= What needs to be done =
Every entry below should be restated word for word, except for its images.
Segment Open
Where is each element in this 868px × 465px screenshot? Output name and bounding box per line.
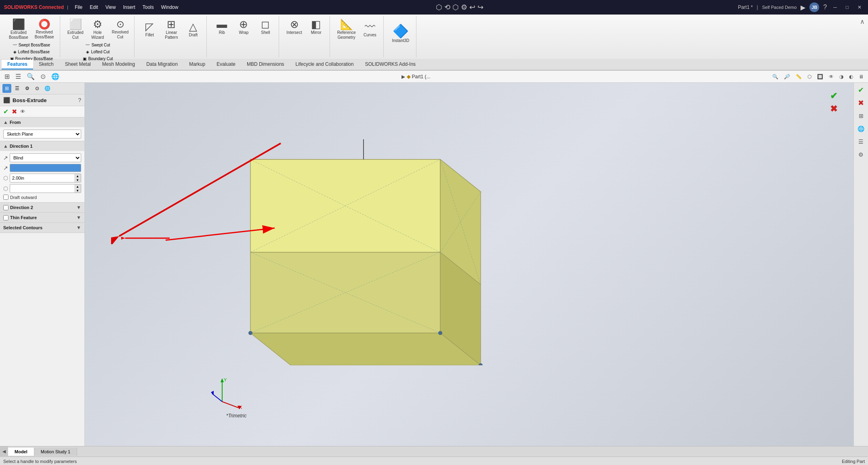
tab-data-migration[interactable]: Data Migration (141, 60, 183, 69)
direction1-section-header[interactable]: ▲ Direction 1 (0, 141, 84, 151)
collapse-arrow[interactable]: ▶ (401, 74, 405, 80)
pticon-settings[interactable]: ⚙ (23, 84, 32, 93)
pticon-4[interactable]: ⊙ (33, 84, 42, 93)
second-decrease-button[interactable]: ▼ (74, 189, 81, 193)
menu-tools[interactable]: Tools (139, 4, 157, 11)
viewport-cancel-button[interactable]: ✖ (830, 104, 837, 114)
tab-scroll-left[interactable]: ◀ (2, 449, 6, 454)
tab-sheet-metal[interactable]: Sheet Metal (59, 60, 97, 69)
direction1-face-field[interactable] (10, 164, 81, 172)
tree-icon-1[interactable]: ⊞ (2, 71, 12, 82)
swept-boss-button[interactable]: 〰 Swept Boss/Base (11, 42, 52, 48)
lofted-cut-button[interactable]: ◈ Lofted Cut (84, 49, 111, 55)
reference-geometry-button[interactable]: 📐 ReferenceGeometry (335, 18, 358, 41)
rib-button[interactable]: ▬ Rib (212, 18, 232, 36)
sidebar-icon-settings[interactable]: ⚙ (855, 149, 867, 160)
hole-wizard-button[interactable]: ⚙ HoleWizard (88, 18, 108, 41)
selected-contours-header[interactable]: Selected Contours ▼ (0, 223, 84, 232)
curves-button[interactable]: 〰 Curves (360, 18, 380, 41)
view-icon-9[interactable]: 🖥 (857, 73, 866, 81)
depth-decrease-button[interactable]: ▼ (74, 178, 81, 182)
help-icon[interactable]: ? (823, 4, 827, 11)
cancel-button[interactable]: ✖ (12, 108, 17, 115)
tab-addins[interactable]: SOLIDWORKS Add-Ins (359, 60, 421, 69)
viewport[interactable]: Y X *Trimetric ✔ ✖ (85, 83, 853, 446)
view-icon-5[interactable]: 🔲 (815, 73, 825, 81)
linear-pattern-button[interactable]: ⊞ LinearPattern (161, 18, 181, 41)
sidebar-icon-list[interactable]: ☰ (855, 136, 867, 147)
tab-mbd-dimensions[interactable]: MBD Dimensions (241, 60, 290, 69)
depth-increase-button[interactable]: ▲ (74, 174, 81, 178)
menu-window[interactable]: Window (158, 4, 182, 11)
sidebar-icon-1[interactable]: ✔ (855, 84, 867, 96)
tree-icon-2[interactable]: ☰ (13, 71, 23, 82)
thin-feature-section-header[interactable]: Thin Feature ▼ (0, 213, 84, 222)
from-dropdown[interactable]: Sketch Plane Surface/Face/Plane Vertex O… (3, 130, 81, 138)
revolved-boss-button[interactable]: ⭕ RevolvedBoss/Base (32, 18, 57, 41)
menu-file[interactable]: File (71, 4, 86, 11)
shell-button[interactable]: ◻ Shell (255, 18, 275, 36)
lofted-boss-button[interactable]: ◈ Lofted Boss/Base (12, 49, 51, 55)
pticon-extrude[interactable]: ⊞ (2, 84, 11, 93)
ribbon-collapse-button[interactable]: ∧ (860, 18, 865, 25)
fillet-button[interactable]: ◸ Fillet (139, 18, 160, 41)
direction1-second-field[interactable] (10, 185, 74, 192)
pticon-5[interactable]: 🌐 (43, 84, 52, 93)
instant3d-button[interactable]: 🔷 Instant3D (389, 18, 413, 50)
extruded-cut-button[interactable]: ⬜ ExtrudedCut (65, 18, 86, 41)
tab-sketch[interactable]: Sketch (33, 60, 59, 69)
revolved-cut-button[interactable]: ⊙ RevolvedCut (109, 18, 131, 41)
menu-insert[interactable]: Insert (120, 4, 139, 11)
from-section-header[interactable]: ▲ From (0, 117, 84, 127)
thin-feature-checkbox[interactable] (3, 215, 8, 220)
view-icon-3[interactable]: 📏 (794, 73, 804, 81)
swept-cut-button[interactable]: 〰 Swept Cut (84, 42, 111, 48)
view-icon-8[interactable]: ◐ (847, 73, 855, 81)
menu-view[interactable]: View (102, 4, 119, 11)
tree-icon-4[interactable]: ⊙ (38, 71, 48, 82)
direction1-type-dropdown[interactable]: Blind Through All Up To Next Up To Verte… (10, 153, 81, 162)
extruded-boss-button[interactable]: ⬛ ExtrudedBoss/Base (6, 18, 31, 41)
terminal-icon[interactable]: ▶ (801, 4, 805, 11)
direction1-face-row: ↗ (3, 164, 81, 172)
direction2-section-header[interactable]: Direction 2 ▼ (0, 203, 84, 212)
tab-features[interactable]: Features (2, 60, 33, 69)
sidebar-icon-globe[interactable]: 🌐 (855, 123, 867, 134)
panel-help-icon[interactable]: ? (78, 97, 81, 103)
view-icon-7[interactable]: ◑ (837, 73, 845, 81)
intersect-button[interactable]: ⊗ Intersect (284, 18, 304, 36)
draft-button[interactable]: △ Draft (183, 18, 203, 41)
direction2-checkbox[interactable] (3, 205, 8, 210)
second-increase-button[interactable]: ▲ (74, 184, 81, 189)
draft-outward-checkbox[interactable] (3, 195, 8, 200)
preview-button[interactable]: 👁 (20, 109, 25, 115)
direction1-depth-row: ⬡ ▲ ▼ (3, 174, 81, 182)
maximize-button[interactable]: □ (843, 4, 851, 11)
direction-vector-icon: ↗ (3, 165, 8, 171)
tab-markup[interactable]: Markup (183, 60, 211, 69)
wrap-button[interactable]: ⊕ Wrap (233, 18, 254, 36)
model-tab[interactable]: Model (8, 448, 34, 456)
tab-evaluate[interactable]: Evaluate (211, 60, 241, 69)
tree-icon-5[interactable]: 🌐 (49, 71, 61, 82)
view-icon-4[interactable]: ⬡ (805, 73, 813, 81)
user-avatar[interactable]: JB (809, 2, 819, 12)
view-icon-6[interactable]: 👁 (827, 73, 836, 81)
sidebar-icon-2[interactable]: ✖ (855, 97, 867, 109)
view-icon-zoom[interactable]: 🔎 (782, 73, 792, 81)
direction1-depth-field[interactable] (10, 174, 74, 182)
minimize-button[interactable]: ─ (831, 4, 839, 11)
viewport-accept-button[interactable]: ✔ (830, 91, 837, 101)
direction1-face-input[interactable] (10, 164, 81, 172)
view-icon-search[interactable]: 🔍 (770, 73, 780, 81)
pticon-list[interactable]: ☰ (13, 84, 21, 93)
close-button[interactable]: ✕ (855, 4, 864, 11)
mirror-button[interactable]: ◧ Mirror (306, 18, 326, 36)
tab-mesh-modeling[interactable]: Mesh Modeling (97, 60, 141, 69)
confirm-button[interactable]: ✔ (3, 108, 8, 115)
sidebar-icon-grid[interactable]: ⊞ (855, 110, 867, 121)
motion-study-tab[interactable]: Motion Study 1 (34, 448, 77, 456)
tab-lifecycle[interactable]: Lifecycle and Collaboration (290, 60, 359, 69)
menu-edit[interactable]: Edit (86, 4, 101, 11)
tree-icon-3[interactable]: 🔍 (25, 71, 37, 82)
Segment Closed
= Reply to the task =
Where is each element in this 868px × 465px screenshot? Output name and bounding box per line.
tab-data-migration[interactable]: Data Migration (141, 60, 183, 69)
direction1-section-header[interactable]: ▲ Direction 1 (0, 141, 84, 151)
collapse-arrow[interactable]: ▶ (401, 74, 405, 80)
pticon-settings[interactable]: ⚙ (23, 84, 32, 93)
pticon-4[interactable]: ⊙ (33, 84, 42, 93)
second-decrease-button[interactable]: ▼ (74, 189, 81, 193)
menu-tools[interactable]: Tools (139, 4, 157, 11)
viewport-cancel-button[interactable]: ✖ (830, 104, 837, 114)
tab-scroll-left[interactable]: ◀ (2, 449, 6, 454)
tab-sheet-metal[interactable]: Sheet Metal (59, 60, 97, 69)
direction1-face-field[interactable] (10, 164, 81, 172)
tree-icon-1[interactable]: ⊞ (2, 71, 12, 82)
swept-boss-button[interactable]: 〰 Swept Boss/Base (11, 42, 52, 48)
lofted-cut-button[interactable]: ◈ Lofted Cut (84, 49, 111, 55)
reference-geometry-button[interactable]: 📐 ReferenceGeometry (335, 18, 358, 41)
rib-button[interactable]: ▬ Rib (212, 18, 232, 36)
sidebar-icon-settings[interactable]: ⚙ (855, 149, 867, 160)
hole-wizard-button[interactable]: ⚙ HoleWizard (88, 18, 108, 41)
selected-contours-header[interactable]: Selected Contours ▼ (0, 223, 84, 232)
curves-button[interactable]: 〰 Curves (360, 18, 380, 41)
view-icon-9[interactable]: 🖥 (857, 73, 866, 81)
depth-decrease-button[interactable]: ▼ (74, 178, 81, 182)
help-icon[interactable]: ? (823, 4, 827, 11)
cancel-button[interactable]: ✖ (12, 108, 17, 115)
tab-addins[interactable]: SOLIDWORKS Add-Ins (359, 60, 421, 69)
viewport[interactable]: Y X *Trimetric ✔ ✖ (85, 83, 853, 446)
view-icon-5[interactable]: 🔲 (815, 73, 825, 81)
linear-pattern-button[interactable]: ⊞ LinearPattern (161, 18, 181, 41)
sidebar-icon-list[interactable]: ☰ (855, 136, 867, 147)
tab-mbd-dimensions[interactable]: MBD Dimensions (241, 60, 290, 69)
depth-increase-button[interactable]: ▲ (74, 174, 81, 178)
menu-window[interactable]: Window (158, 4, 182, 11)
sidebar-icon-1[interactable]: ✔ (855, 84, 867, 96)
tree-icon-2[interactable]: ☰ (13, 71, 23, 82)
thin-feature-section-header[interactable]: Thin Feature ▼ (0, 213, 84, 222)
from-dropdown[interactable]: Sketch Plane Surface/Face/Plane Vertex O… (3, 130, 81, 138)
revolved-boss-button[interactable]: ⭕ RevolvedBoss/Base (32, 18, 57, 41)
menu-file[interactable]: File (71, 4, 86, 11)
shell-button[interactable]: ◻ Shell (255, 18, 275, 36)
lofted-boss-button[interactable]: ◈ Lofted Boss/Base (12, 49, 51, 55)
pticon-extrude[interactable]: ⊞ (2, 84, 11, 93)
ribbon-collapse-button[interactable]: ∧ (860, 18, 865, 25)
fillet-button[interactable]: ◸ Fillet (139, 18, 160, 41)
direction1-second-field[interactable] (10, 185, 74, 192)
pticon-5[interactable]: 🌐 (43, 84, 52, 93)
instant3d-button[interactable]: 🔷 Instant3D (389, 18, 413, 50)
extruded-cut-button[interactable]: ⬜ ExtrudedCut (65, 18, 86, 41)
tab-sketch[interactable]: Sketch (33, 60, 59, 69)
revolved-cut-button[interactable]: ⊙ RevolvedCut (109, 18, 131, 41)
menu-insert[interactable]: Insert (120, 4, 139, 11)
from-section-header[interactable]: ▲ From (0, 117, 84, 127)
thin-feature-checkbox[interactable] (3, 215, 8, 220)
view-icon-3[interactable]: 📏 (794, 73, 804, 81)
swept-cut-button[interactable]: 〰 Swept Cut (84, 42, 111, 48)
view-icon-8[interactable]: ◐ (847, 73, 855, 81)
menu-view[interactable]: View (102, 4, 119, 11)
tree-icon-4[interactable]: ⊙ (38, 71, 48, 82)
direction1-type-dropdown[interactable]: Blind Through All Up To Next Up To Verte… (10, 153, 81, 162)
extruded-boss-button[interactable]: ⬛ ExtrudedBoss/Base (6, 18, 31, 41)
terminal-icon[interactable]: ▶ (801, 4, 805, 11)
direction1-face-row: ↗ (3, 164, 81, 172)
direction2-section-header[interactable]: Direction 2 ▼ (0, 203, 84, 212)
tab-features[interactable]: Features (2, 60, 33, 69)
sidebar-icon-globe[interactable]: 🌐 (855, 123, 867, 134)
panel-help-icon[interactable]: ? (78, 97, 81, 103)
view-icon-7[interactable]: ◑ (837, 73, 845, 81)
intersect-button[interactable]: ⊗ Intersect (284, 18, 304, 36)
draft-button[interactable]: △ Draft (183, 18, 203, 41)
direction2-checkbox[interactable] (3, 205, 8, 210)
second-increase-button[interactable]: ▲ (74, 184, 81, 189)
draft-outward-checkbox[interactable] (3, 195, 8, 200)
preview-button[interactable]: 👁 (20, 109, 25, 115)
direction1-depth-row: ⬡ ▲ ▼ (3, 174, 81, 182)
maximize-button[interactable]: □ (843, 4, 851, 11)
direction-vector-icon: ↗ (3, 165, 8, 171)
tab-markup[interactable]: Markup (183, 60, 211, 69)
wrap-button[interactable]: ⊕ Wrap (233, 18, 254, 36)
model-tab[interactable]: Model (8, 448, 34, 456)
tab-evaluate[interactable]: Evaluate (211, 60, 241, 69)
tree-icon-5[interactable]: 🌐 (49, 71, 61, 82)
view-icon-4[interactable]: ⬡ (805, 73, 813, 81)
user-avatar[interactable]: JB (809, 2, 819, 12)
view-icon-6[interactable]: 👁 (827, 73, 836, 81)
sidebar-icon-2[interactable]: ✖ (855, 97, 867, 109)
view-icon-zoom[interactable]: 🔎 (782, 73, 792, 81)
direction1-depth-field[interactable] (10, 174, 74, 182)
minimize-button[interactable]: ─ (831, 4, 839, 11)
viewport-accept-button[interactable]: ✔ (830, 91, 837, 101)
direction1-face-input[interactable] (10, 164, 81, 172)
view-icon-search[interactable]: 🔍 (770, 73, 780, 81)
pticon-list[interactable]: ☰ (13, 84, 21, 93)
close-button[interactable]: ✕ (855, 4, 864, 11)
mirror-button[interactable]: ◧ Mirror (306, 18, 326, 36)
tab-mesh-modeling[interactable]: Mesh Modeling (97, 60, 141, 69)
confirm-button[interactable]: ✔ (3, 108, 8, 115)
sidebar-icon-grid[interactable]: ⊞ (855, 110, 867, 121)
motion-study-tab[interactable]: Motion Study 1 (34, 448, 77, 456)
tab-lifecycle[interactable]: Lifecycle and Collaboration (290, 60, 359, 69)
menu-edit[interactable]: Edit (86, 4, 101, 11)
tree-icon-3[interactable]: 🔍 (25, 71, 37, 82)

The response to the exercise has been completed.